I was at the height of my reign of
plunder. Everyone who said my name spoke it with fear or with fury. I was a thief. A pirate on dry
land. Even the pirates who sail the Seas of Mondorlan couldn’t compare to my
horrible plunders.
I
was a silent whisper slinking through the Four Kingdoms stealing everything I
could lay a finger on. Kings, queens, merchants all tried to catch me and
failed. I was surely the man who could not be caught. I avoided them for
so long I should have known my luck would eventually wear off.
Aster the
Terrible, my name, plagued the noblemen of the Four Kingdoms well into
the depths of the night. They all knew what I could do and they all hated me
for it because they knew how impossible I was to catch.
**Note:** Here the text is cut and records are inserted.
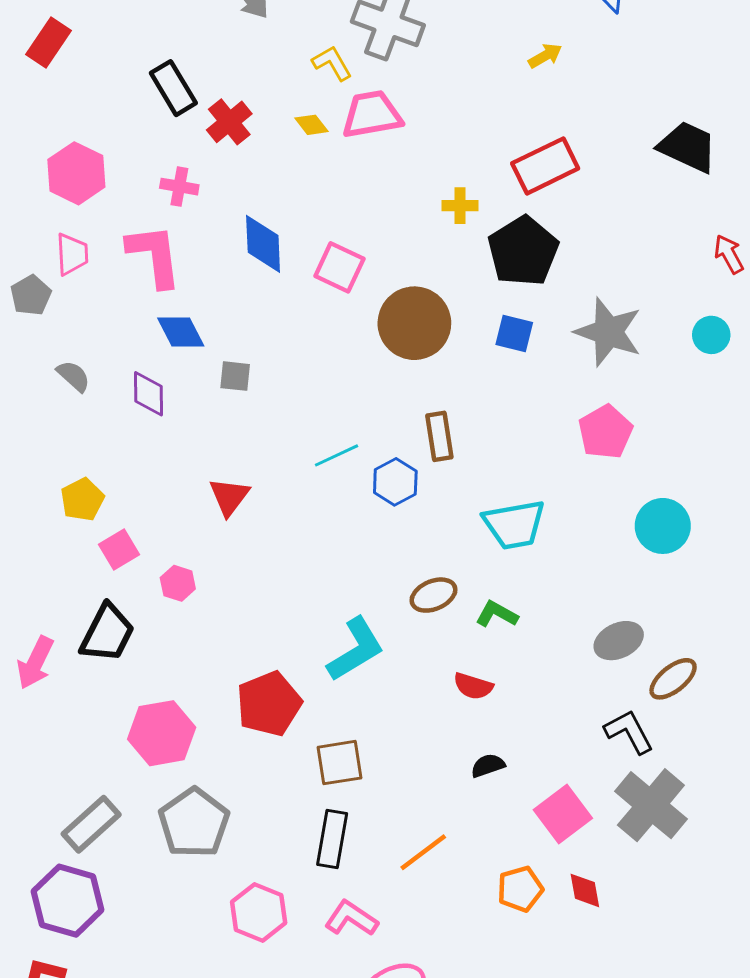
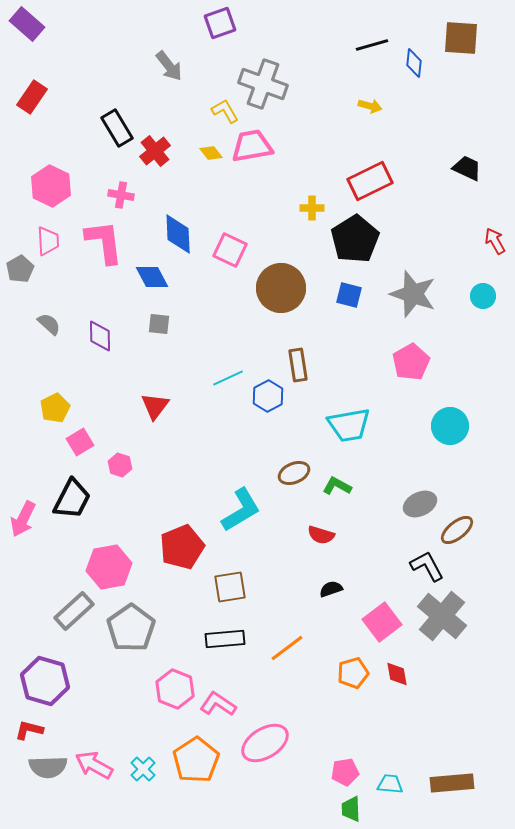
yellow arrow: (545, 56) -> (370, 106), turned 45
black trapezoid: (688, 147) -> (467, 168), size x0.7
blue diamond: (181, 332) -> (152, 277), moved
gray rectangle: (91, 824) -> (74, 611), moved
black rectangle: (332, 839) -> (225, 639), turned 75
pink L-shape: (351, 918) -> (218, 704), moved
The underground prison is dark, dank, and
smells faintly of rotting feet. The only light comes from the torches in
brackets every ten feet down the cellblock. The flickering light casts odd, dim
shadows on everything and can seriously mess with a man’s eyes if he let them.
The walls are made of heavy gray stones carefully piled on each other and
cemented together—nothing can be wedged between the stones, nothing can dig
around them.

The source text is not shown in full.